Nesse depoimento, o autor revela o momento em que foi capaz de
decifrar o código, mas foi mais que isso, havia significado no que lia, era
realidade viva, pois ele já tinha conhecimentos de mundo que o auxiliaram
no processo de atribuição de sentidos à leitura, essa que, para ele, se
constituía em objeto de desejo, conforme dialoga em artigo Muniz (2007)
sobre a "emergência do sujeito do desejo de ler", conforme se vê no
depoimento. Nesse sentido, no âmbito do desejo, o enleituramento é condição
que vai além do letramento, esse, segundo Magda Soares (2010, p. 15), é o
estado ou condição que assume aquele que aprende a ler e escrever, aquele
que tem o domínio autônomo e social da leitura e escrita. Embora para se
tornar sujeito-leitor seja necessário o letramento, o enleituramento é
processo paralelo que se amplia nas "necessidades e demandas, como forma de
sustentar ou contribuir para essa emergência do sujeito do desejo da
leitura", como Muniz (2007), buscando auxílio na psicanálise e Freire,
através da "palavramundo" continuamente sendo reelaborada, uma ação pontual
de ler, lendo o mundo, a partir das demandas e necessidades de leitura que
desembocam no desejo de ler. Esse desejo que na epígrafe se faz presente e
que move o sujeito-leitor ou o demove da ideia de abandono da leitura,
mesmo que seja instado a, como nos fez pensar Zilberman.

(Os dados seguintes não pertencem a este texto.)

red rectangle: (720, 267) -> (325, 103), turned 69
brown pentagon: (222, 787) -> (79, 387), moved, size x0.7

Consideramos, nesse estudo, que o letramento é da ordem da necessidade
e o enleituramento, da ordem do desejo, do envolvimento, da constituição
mesmo do sujeito leitor em seu processo de ser no mundo e com o mundo. E é
importante que seja feita essa distinção, embora tênue, para que a leitura
importantíssima de placas, bulas, receitas, artigos, notícias, por exemplo,
não esteja na mesma ordem de produção de leitura de importantíssima
(também, na mesma medida) leitura de poesias, canções, romances, contos,
crônicas e textos mais dessa ordem que, enfim, podem nem estar no âmbito da
arte, mas que envolvam o leitor na categoria do desejo e do lúdico.

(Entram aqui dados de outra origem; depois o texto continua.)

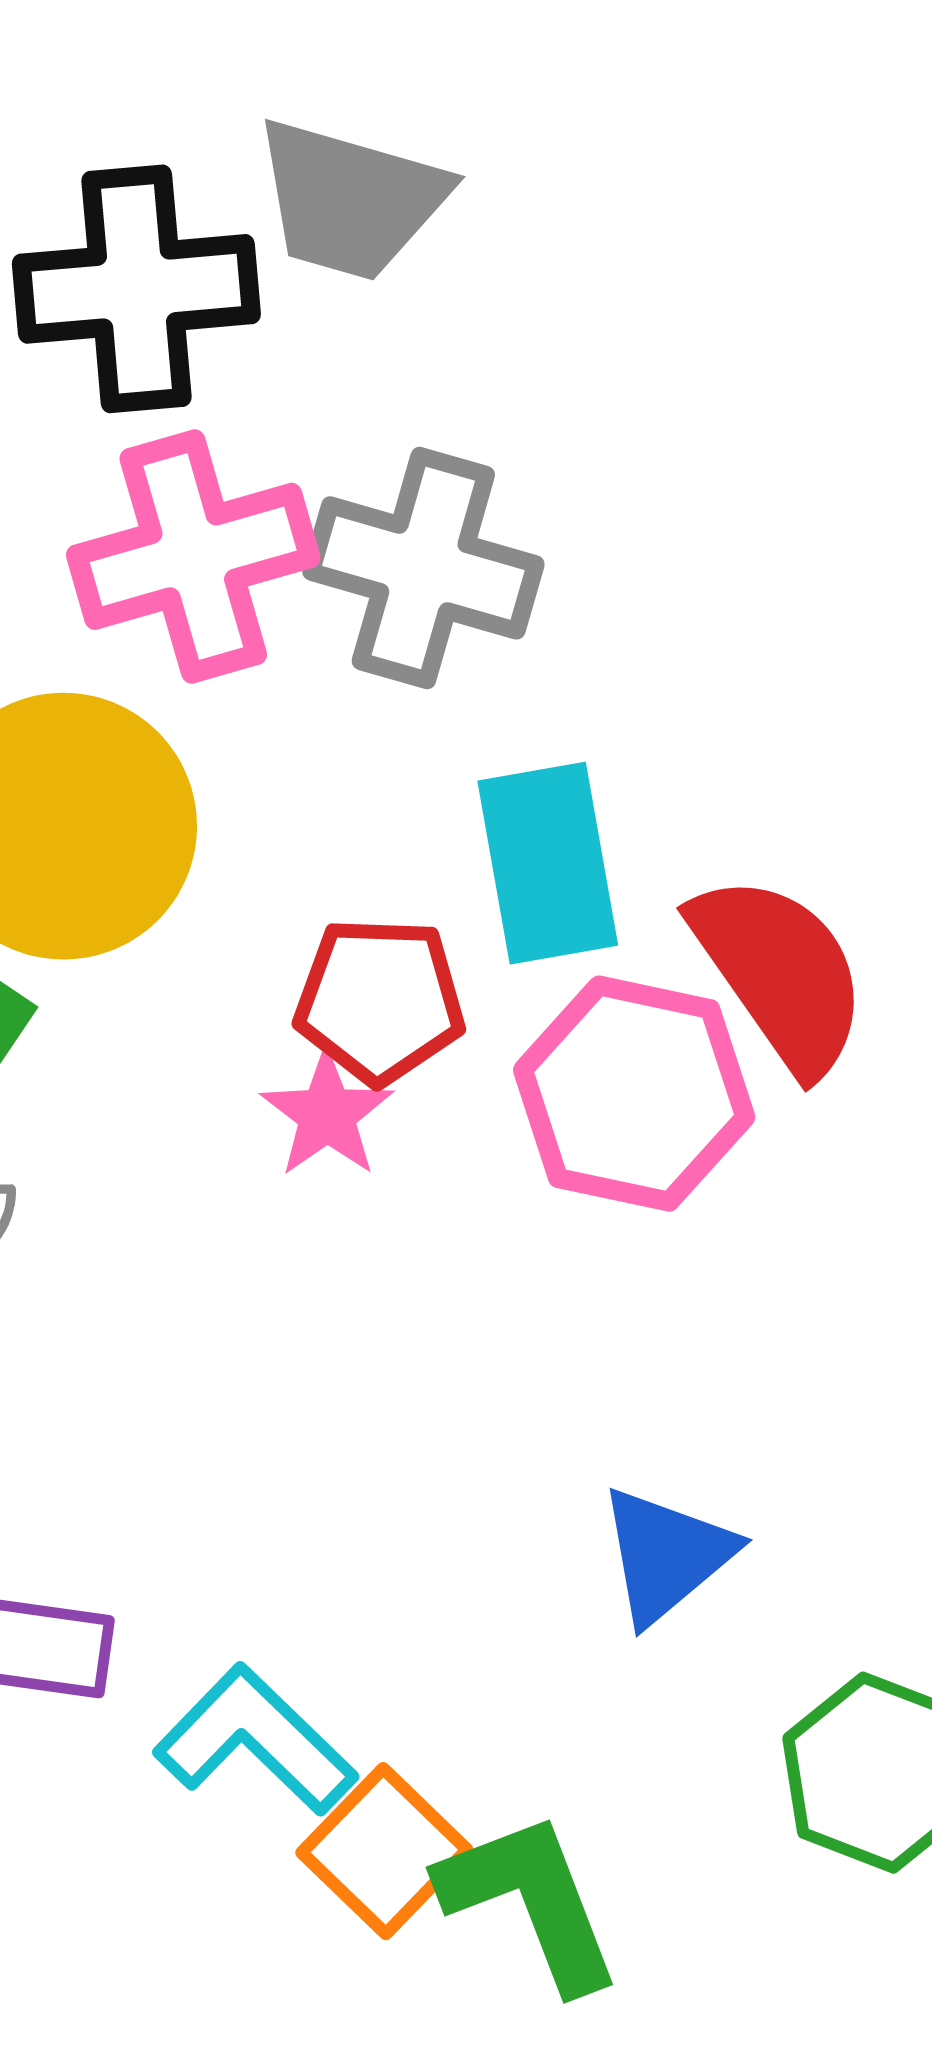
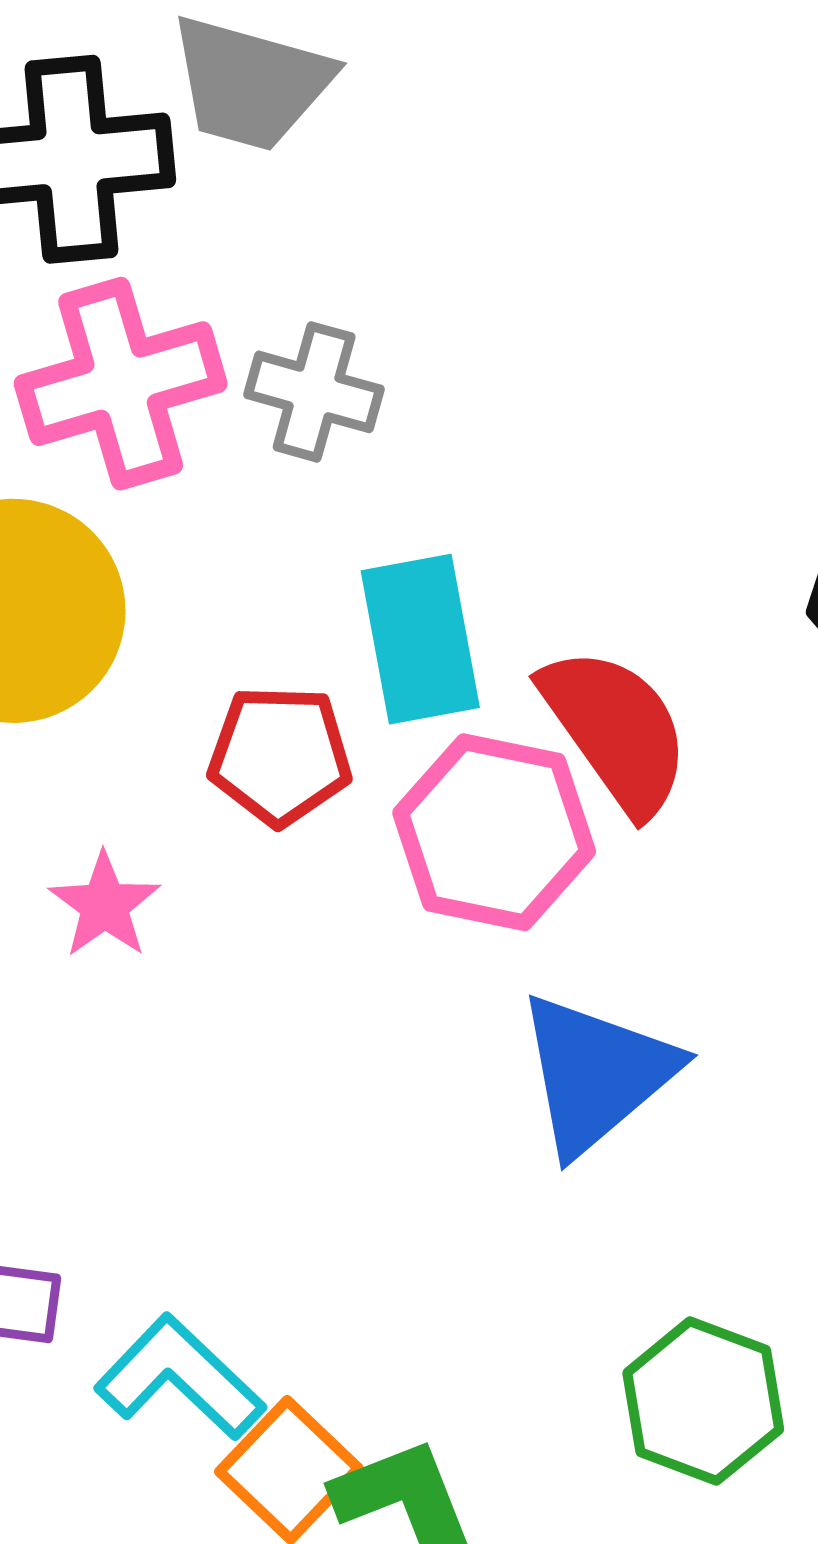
gray cross: (423, 568) -> (314, 392), size x0.7
pink star: (327, 1114) -> (104, 905), moved
blue triangle: (666, 1555) -> (596, 1074), moved, size x1.4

Por fim, o que faz de um leitor, um leitor, em primeiro lugar são as
ideologias sobre as quais ele constrói a sua autoimagem, a importância
social que a sua comunidade atribui à ação leitora, inclusive a família. Em
segundo lugar, mas não em ordem de hierarquia, apenas em ordem pedagógica
de escrita, a importância que a escola atribui à leitura e seu papel na
mediação do processo de enleituramento.
É verdade que muitos outros fatores podem influenciar o processo de
formação de leitor, inclusive nada, como na música de Flávio José, "A
natureza das coisas", pois, nenhum desses fatores acima descritos, embora
provoquem assujeitamentos, são determinantes para a constituição do sujeito-
leitor, tal a tese defendida nesse texto[ii]. Pessoas são surpreendentes.
Mas é possível provocar enleituramentos através dos dois fatores descritos
acima e a escola tem papel primordial em todos os dois.
Ler é um ato político, como tudo o mais que se transforma em ação
humana, portanto assim deve ser tratado. Não se pode separar o leitor de
sua constituição enquanto sujeito de sentidos, sujeito social que está
sendo sempre interpelado pelas ideologias que compõem as formações
discursivas que o assujeitam, provocando condições de produção de si no
mundo e de si enquanto leitor. Essas narrativas de si são fomentadas por
identidades culturais nacionais de que fala Hall (2005), de sujeito-leitor
que cada comunidade constrói, pois, segundo esse autor:
A formação de uma cultura nacional contribuiu para criar
padrões de alfabetização universais, generalizou uma única
língua vernacular como meio dominante de comunicação em
toda a nação, criou uma cultura homogênea e manteve
instituições culturais nacionais, como, por exemplo, um
sistema educacional nacional. (HALL, 2005, p. 49-50).


Sendo assim, a nação não é apenas uma entidade política, mas algo que
produz sentidos, diz Hall (2005, p. 49) e é nessa construção de sentidos
sobre leitura e leitor que a escola, por um acordo social tácito, promove –
ela também, mas não exclusivamente – a formação de leitor o qual se engaja,
ou não – há sempre essa possibilidade – num dado conceito de leitor.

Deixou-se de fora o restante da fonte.